На улице уже было не так жарко, как днём. Редкий свет фонарей смешивался с густыми кронами деревьев и таял в тёплом вечернем воздухе. Из кустов, высаженных у парковых дорожек, слышался стрёкот кузнечиков. Было темно и тихо. Имир шагала медленно, засунув руки в карманы спортивных штанов и иногда оглядываясь по сторонам. Вечер был спокойным и обыденным, абсолютно таким же, как и предыдущие, в которые Имир гуляла по парку. Изредка на лавочках она могла заметить подвыпивших людей, одиноких и в компании, а также парочки из старшеклассников или студентов, что тихо шептались между собой и хихикали. Имир шла в глубь парка и не обращала внимания ни на кого, кто ей встречался. И чем глубже в парк она заходила, тем меньше людей попадалось ей на глаза. Её тянуло думать о чём-то абстрактном и вечном, её взгляд был отпущен куда-то вниз, будто сквозь землю. Тишина и одиночество давали ей долгожданную свободу, которой нельзя было отыскать среди массивов живых кварталов и городского шума. Имир погружалась в темноту, окутывалась ею. Она готова была поклясться, что душу отдаст за эти блаженные минуты спокойствия и за то, чтобы они не прекращались никогда. Хотя, конечно, чего-то не хватает. На душе помимо спокойствия затаилась ещё и пустота. В мыслях нет ничего, одни лишь апатия и разочарование. Она не хочет наружу. Она боится. Боится, ведь мир — жестокое место, в котором нет места принятию и нет возможности быть собой. Всё безнадёжно. И Имир тяжело не думать об этом даже сейчас. Что-то всё равно маячит за её спиной и не даёт забыться. Она сама уже давно очерствела, её эмоции застыли где-то глубоко в ней подобно рудименту. Всё такое… стерильное. Стабильное, бессмысленное. В парке даже не дует ветер. Всё замерло, а Имир вдруг опустилась с небес на землю. Ей хочется вновь просто наслаждаться жизнью, но она не может. Она слишком много знает, чтобы быть свободной. Свободной от самой себя. Она уже никогда не сможет стать счастливой.
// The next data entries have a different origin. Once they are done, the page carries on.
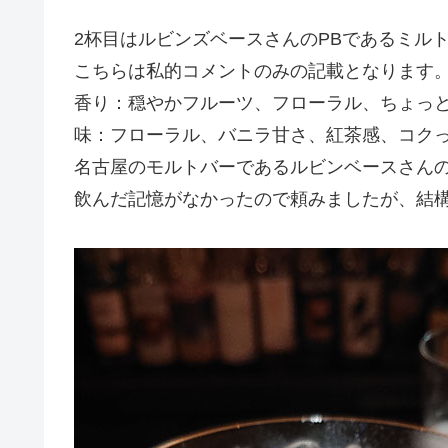
2杯目はルビンズベースさんのPBであるミルトン
こちらは私的コメントのみの記載となります
香り：穏やかフルーツ、フローラル、ちょっ
味：フローラル、バニラ甘さ、紅茶感、コク
名古屋のモルトバーであるルビンベースさん
飲んだ記憶がなかったので頼みましたが、結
Имир невольно скривилась под напором своих размышлений. Она встряхнула головой и развернулась в сторону дома. Она не знает, что будет делать, когда вернётся туда. Как и не знает, что будет делать завтра и через неделю. Да и это не имеет значения. Она брела по парковой дорожке сквозь вечерний мрак. И вдруг до её ушей донеслась музыка.
Фламенко. И этот тот самый танец. Танец, который репетировала она.
Шум исходил откуда-то из-за аккуратно стриженых кустов. Оттуда же слышались лёгкие постукивания каблуков о плитки парковой дорожки. Раз-два-три, раз-два-три, затем — прыжок, и так повторялось несколько раз. Забывшись, Имир пошла на музыку. Ступала как можно тише, чтобы ненароком не помешать танцовщице упражняться в своём изящном искусстве.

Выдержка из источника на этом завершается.